[Transcribed page contents]
=== Begin Enclosure ===
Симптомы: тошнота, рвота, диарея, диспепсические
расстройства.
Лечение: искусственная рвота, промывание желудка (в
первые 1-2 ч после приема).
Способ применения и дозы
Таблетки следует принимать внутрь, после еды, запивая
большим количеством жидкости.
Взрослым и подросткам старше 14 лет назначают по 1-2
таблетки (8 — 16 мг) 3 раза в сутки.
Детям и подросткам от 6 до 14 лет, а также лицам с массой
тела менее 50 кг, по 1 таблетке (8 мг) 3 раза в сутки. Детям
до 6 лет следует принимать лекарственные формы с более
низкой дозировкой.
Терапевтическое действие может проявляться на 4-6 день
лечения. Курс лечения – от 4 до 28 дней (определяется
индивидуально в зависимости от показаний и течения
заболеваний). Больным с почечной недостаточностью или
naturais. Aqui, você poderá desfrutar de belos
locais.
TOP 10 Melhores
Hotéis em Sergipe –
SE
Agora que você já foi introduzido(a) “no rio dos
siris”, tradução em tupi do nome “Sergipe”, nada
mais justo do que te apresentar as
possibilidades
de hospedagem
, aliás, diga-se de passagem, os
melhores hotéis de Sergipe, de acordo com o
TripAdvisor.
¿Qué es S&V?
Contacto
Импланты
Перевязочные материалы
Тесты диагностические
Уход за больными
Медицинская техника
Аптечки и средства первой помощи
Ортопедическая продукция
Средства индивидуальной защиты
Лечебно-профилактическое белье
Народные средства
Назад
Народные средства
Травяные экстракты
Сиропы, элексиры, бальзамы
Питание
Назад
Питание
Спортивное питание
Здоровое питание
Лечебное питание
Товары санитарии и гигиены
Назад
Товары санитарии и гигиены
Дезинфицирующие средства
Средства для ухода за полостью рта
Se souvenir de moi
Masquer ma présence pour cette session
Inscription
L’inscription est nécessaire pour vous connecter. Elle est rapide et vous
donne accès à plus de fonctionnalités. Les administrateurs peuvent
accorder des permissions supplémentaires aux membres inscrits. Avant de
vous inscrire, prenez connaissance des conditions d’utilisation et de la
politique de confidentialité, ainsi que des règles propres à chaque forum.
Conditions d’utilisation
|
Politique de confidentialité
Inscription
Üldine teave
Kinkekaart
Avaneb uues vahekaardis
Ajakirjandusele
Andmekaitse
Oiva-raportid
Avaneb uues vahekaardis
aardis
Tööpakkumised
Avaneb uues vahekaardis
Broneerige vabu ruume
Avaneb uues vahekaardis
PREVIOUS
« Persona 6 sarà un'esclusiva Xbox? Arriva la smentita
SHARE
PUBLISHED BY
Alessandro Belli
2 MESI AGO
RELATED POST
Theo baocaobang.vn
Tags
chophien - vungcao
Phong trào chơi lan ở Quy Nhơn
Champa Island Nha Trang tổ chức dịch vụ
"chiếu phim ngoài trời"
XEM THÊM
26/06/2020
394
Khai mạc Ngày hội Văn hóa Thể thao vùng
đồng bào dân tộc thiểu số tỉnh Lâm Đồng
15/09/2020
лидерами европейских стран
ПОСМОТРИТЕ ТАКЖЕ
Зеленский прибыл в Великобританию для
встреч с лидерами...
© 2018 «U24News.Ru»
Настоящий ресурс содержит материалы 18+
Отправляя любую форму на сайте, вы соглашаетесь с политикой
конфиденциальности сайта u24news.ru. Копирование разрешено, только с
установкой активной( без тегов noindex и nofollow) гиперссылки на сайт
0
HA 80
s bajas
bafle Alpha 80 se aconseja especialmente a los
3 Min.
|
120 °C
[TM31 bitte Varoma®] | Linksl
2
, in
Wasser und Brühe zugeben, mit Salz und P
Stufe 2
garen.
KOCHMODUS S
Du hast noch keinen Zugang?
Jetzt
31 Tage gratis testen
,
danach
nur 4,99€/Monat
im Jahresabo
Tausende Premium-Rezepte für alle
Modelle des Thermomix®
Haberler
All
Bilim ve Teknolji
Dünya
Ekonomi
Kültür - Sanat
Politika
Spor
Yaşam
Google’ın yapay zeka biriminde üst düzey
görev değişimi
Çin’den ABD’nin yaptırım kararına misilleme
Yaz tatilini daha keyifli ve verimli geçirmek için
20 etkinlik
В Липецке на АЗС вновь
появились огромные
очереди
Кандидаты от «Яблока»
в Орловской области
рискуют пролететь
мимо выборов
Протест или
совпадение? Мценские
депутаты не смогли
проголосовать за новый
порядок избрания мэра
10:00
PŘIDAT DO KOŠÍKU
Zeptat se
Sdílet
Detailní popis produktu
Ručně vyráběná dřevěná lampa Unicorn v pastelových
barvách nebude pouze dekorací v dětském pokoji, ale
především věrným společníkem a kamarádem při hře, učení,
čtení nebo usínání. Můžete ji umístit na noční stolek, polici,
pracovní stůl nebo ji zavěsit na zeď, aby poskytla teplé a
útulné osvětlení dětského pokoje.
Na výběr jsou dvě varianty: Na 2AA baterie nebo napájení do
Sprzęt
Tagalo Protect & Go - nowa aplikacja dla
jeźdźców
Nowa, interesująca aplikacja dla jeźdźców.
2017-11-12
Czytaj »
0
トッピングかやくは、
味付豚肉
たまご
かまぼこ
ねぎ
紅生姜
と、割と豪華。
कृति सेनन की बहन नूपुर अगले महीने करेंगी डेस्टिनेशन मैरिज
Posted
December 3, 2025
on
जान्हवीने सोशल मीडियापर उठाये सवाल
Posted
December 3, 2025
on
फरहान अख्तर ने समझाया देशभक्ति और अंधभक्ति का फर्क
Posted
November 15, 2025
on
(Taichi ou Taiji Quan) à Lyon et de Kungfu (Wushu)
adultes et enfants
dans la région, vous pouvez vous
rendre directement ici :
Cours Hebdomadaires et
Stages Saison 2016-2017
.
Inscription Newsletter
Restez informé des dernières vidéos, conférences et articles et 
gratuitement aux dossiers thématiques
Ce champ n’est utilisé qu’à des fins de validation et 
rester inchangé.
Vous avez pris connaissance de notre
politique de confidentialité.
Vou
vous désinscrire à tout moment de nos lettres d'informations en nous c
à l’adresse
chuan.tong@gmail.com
=== End Enclosure ===
■ ABOUT THIS EXERCISE
How many of the lines above include the string "Детям"? Answer with the number only.

■ RESULT OF THE EXERCISE
2